National park handstamps decorate postcard mailings
Philatelic Foreword by Jay Bigalke
I took a long road trip in July to explore parts out West. Before I left, I purchased postcards from Anderson Design Group of Nashville, Tenn., featuring national park sites I planned to visit.
Having the postcards in advance was key. I was able to print mailing labels and have everything ready before I left home. All that I needed to do later was write the message, find a post office, and send the cards on the way to friends and family.
Those familiar with national parks might have heard of the passport program, where you can get dated handstamps of parks and sites you visit in passport-style books sold at the gift shops and online.

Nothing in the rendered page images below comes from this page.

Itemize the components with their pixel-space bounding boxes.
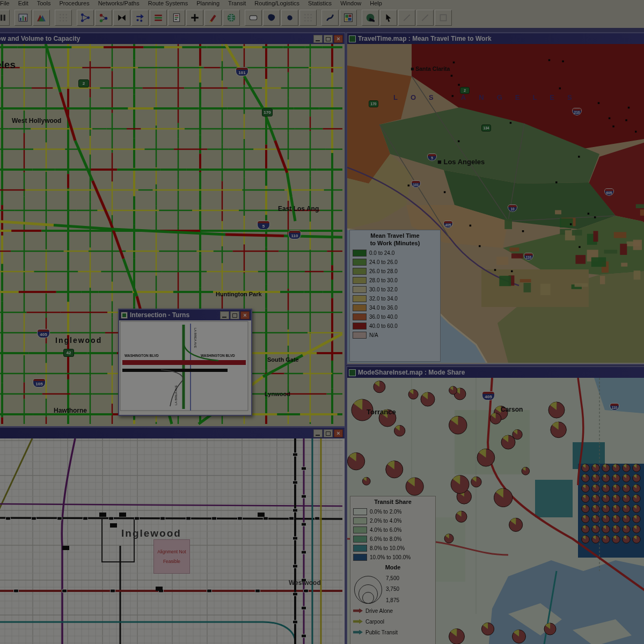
city-label: eles [0,59,16,71]
state-route-shield: 42 [63,349,74,357]
menu-item-help[interactable]: Help [365,0,386,6]
flow-arrows-button[interactable] [131,10,149,26]
legend-row: 8.0% to 10.0% [353,545,433,552]
city-label: Lynwood [265,391,290,397]
map-window-icon [349,369,356,376]
crosshair-button[interactable] [186,10,203,26]
network-colors-button[interactable] [95,10,112,26]
menu-item-route-systems[interactable]: Route Systems [144,0,193,6]
toolbar [0,8,644,28]
size-label: 3,750 [386,586,399,592]
menu-item-window[interactable]: Window [336,0,365,6]
city-label: Inglewood [121,528,181,539]
restore-button[interactable] [324,429,333,437]
menu-bar: FileEditToolsProceduresNetworks/PathsRou… [0,0,644,8]
legend-swatch [353,286,367,293]
pointer-button[interactable] [380,10,397,26]
legend-row: 24.0 to 26.0 [353,259,437,266]
interstate-shield: 101 [236,68,248,76]
legend-row: 36.0 to 40.0 [353,313,437,320]
legend-swatch [353,536,367,543]
new-dataview-button[interactable] [14,10,32,26]
toolbox-button[interactable] [0,10,10,26]
city-label: Carson [501,406,523,413]
matrix-grid-button-disabled[interactable] [55,10,72,26]
intersection-diagram[interactable]: WASHINGTON BLVD WASHINGTON BLVD LA BREA … [119,320,251,415]
city-label: Westwood [289,579,321,587]
close-button[interactable]: × [334,429,343,437]
traffic-window-title: low and Volume to Capacity [0,35,80,42]
legend-swatch [353,268,367,275]
legend-swatch [353,508,367,515]
mdi-workspace: low and Volume to Capacity × eles West H… [0,28,644,644]
mode-swatch [353,609,363,613]
city-label: ■ Los Angeles [437,158,485,166]
menu-item-routing-logistics[interactable]: Routing/Logistics [250,0,304,6]
intersection-window-icon [121,312,128,319]
legend-swatch [353,250,367,257]
routes-window-titlebar[interactable]: × [0,428,345,438]
report-page-button[interactable] [168,10,185,26]
measure-pen-button[interactable] [204,10,222,26]
menu-item-networks-paths[interactable]: Networks/Paths [94,0,144,6]
menu-item-file[interactable]: File [0,0,14,6]
menu-item-edit[interactable]: Edit [14,0,33,6]
mode-section-title: Mode [353,564,433,572]
map-preview-button[interactable] [340,10,357,26]
frame-tool-button-disabled[interactable] [435,10,452,26]
label-button[interactable] [245,10,262,26]
city-label: Inglewood [55,336,102,345]
mode-window-titlebar[interactable]: ModeShareInset.map : Mode Share [347,367,644,378]
interstate-shield: 405 [482,392,494,400]
legend-row: 34.0 to 36.0 [353,304,437,311]
window-transit-routes: × Inglewood [0,427,346,644]
route-button[interactable] [321,10,339,26]
legend-row: 0.0% to 2.0% [353,508,433,515]
legend-swatch [353,554,367,561]
district-button[interactable] [263,10,280,26]
grid-button-disabled[interactable] [299,10,317,26]
legend-swatch [353,259,367,266]
legend-row: 30.0 to 32.0 [353,286,437,293]
subarea-button[interactable] [281,10,298,26]
mode-share-map[interactable]: Torrance Carson 405 110 Transit Share 0.… [347,378,644,644]
minimize-button[interactable] [313,35,323,43]
network-editor-button[interactable] [77,10,94,26]
minimize-button[interactable] [220,311,229,319]
legend-row: 40.0 to 60.0 [353,323,437,330]
street-label: LA BREA AVE [194,328,197,348]
globe-3d-button[interactable] [362,10,379,26]
travel-window-titlebar[interactable]: TravelTime.map : Mean Travel Time to Wor… [347,33,644,44]
menu-item-tools[interactable]: Tools [33,0,55,6]
travel-time-map[interactable]: ■ Santa Clarita ■ Los Angeles LOS ANGELE… [347,44,644,364]
intersection-titlebar[interactable]: Intersection - Turns × [119,310,251,320]
restore-button[interactable] [324,35,333,43]
restore-button[interactable] [230,311,239,319]
legend-swatch [353,304,367,311]
routes-map[interactable]: Inglewood Westwood Alignment Not Feasibl… [0,438,345,644]
interstate-shield: 5 [258,221,269,229]
map-layers-button[interactable] [33,10,50,26]
line-tool-button-disabled[interactable] [398,10,415,26]
map-note: Alignment Not Feasible [153,539,190,574]
street-label: WASHINGTON BLVD [201,354,235,357]
legend-row: N/A [353,332,437,339]
menu-item-planning[interactable]: Planning [192,0,224,6]
close-button[interactable]: × [334,35,343,43]
travel-window-title: TravelTime.map : Mean Travel Time to Wor… [358,35,492,42]
menu-item-procedures[interactable]: Procedures [55,0,93,6]
legend-row: 10.0% to 100.0% [353,554,433,561]
legend-lines-button[interactable] [150,10,167,26]
legend-row: Public Transit [353,630,433,635]
mode-share-legend: Transit Share 0.0% to 2.0% 2.0% to 4.0% … [350,496,436,644]
merge-button[interactable] [113,10,130,26]
close-button[interactable]: × [240,311,250,319]
minimize-button[interactable] [313,429,323,437]
traffic-window-titlebar[interactable]: low and Volume to Capacity × [0,33,345,44]
city-label: Huntington Park [216,291,262,297]
menu-item-transit[interactable]: Transit [224,0,250,6]
legend-row: 32.0 to 34.0 [353,295,437,302]
globe-layers-button[interactable] [223,10,240,26]
path-tool-button-disabled[interactable] [416,10,434,26]
menu-item-statistics[interactable]: Statistics [304,0,336,6]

I have been adding these handstamps to national parks passport books for years, but only recently started to add them to postcards before mailing them. I did so because I realized that the closest local post office might not have a hand cancel available, and I wanted to have a marking with the city on the cards.
By surprise, I found there were additional rubber stamps at the passport stamping areas typically located inside the visitor center gift shops.
The rubber stamps showing a powerful bighorn sheep and typography that looks like a bison made great additions to the Teddy Roosevelt National Park postcards that I mailed, one of which is shown here along with an image of the Medora, N.D., post office.
And what a pleasure it was to visit that post office. The employees were super helpful, were extra nice, and put a lot of care into their post office. The outside looked amazing and inside were displays of local artifacts related to the park. It was well worth the visit.